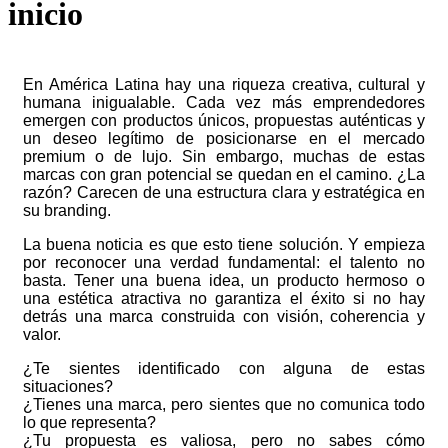
inicio
En América Latina hay una riqueza creativa, cultural y
humana inigualable. Cada vez más emprendedores
emergen con productos únicos, propuestas auténticas y
un deseo legítimo de posicionarse en el mercado
premium o de lujo. Sin embargo, muchas de estas
marcas con gran potencial se quedan en el camino. ¿La
razón? Carecen de una estructura clara y estratégica en
su branding.
La buena noticia es que esto tiene solución. Y empieza
por reconocer una verdad fundamental: el talento no
basta. Tener una buena idea, un producto hermoso o
una estética atractiva no garantiza el éxito si no hay
detrás una marca construida con visión, coherencia y
valor.
¿Te sientes identificado con alguna de estas
situaciones?
¿Tienes una marca, pero sientes que no comunica todo
lo que representa?
¿Tu propuesta es valiosa, pero no sabes cómo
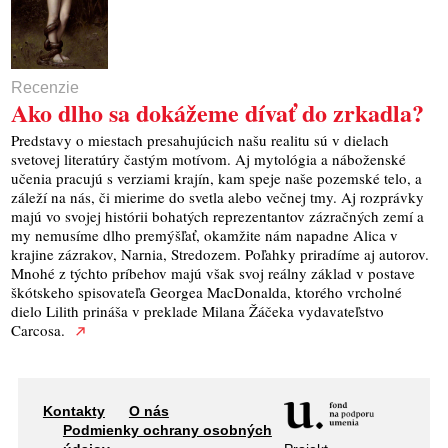
Recenzie
Ako dlho sa dokážeme dívať do zrkadla?
Predstavy o miestach presahujúcich našu realitu sú v dielach
svetovej literatúry častým motívom. Aj mytológia a náboženské
učenia pracujú s verziami krajín, kam speje naše pozemské telo, a
záleží na nás, či mierime do svetla alebo večnej tmy. Aj rozprávky
majú vo svojej histórii bohatých reprezentantov zázračných zemí a
my nemusíme dlho premýšľať, okamžite nám napadne Alica v
krajine zázrakov, Narnia, Stredozem. Poľahky priradíme aj autorov.
Mnohé z týchto príbehov majú však svoj reálny základ v postave
škótskeho spisovateľa Georgea MacDonalda, ktorého vrcholné
dielo Lilith prináša v preklade Milana Žáčeka vydavateľstvo
Carcosa.
Kontakty
O nás
Podmienky ochrany osobných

= = =

_YOUR TASK_
Where a line of the records includes "buena", copy it.

_REPLY_
La buena noticia es que esto tiene solución. Y empieza
basta. Tener una buena idea, un producto hermoso o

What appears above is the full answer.